Copy the records exactly, leaving out every picture.

Segment Open

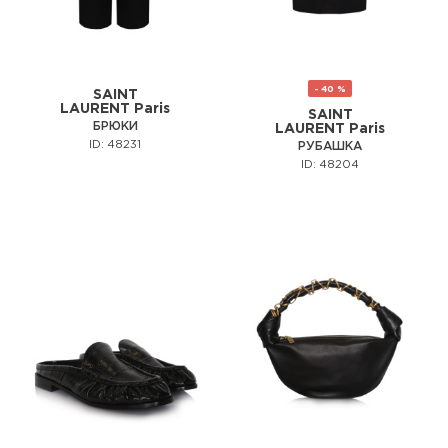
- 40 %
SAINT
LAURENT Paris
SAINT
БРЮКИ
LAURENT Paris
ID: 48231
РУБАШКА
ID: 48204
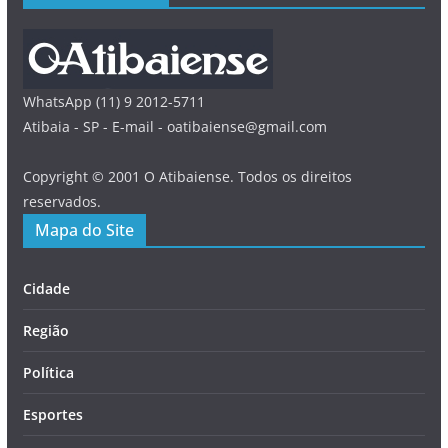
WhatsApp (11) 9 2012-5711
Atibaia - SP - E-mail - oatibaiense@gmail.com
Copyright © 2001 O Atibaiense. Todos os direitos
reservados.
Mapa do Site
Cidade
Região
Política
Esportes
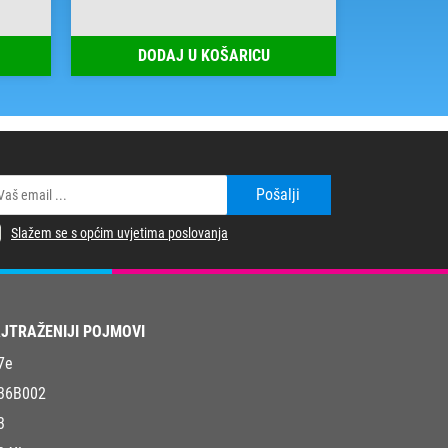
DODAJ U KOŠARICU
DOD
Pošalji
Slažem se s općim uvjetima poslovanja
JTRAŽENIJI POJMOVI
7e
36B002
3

Segment Closed

Result of the task
- 40 %
SAINT
LAURENT Paris
SAINT
БРЮКИ
LAURENT Paris
ID: 48231
РУБАШКА
ID: 48204
WhatsApp (11) 9 2012-5711
Atibaia - SP - E-mail - oatibaiense@gmail.com
Copyright © 2001 O Atibaiense. Todos os direitos
reservados.
Mapa do Site
Cidade
Região
Política
Esportes
DODAJ U KOŠARICU
DOD
Pošalji
Slažem se s općim uvjetima poslovanja
JTRAŽENIJI POJMOVI
7e
36B002
3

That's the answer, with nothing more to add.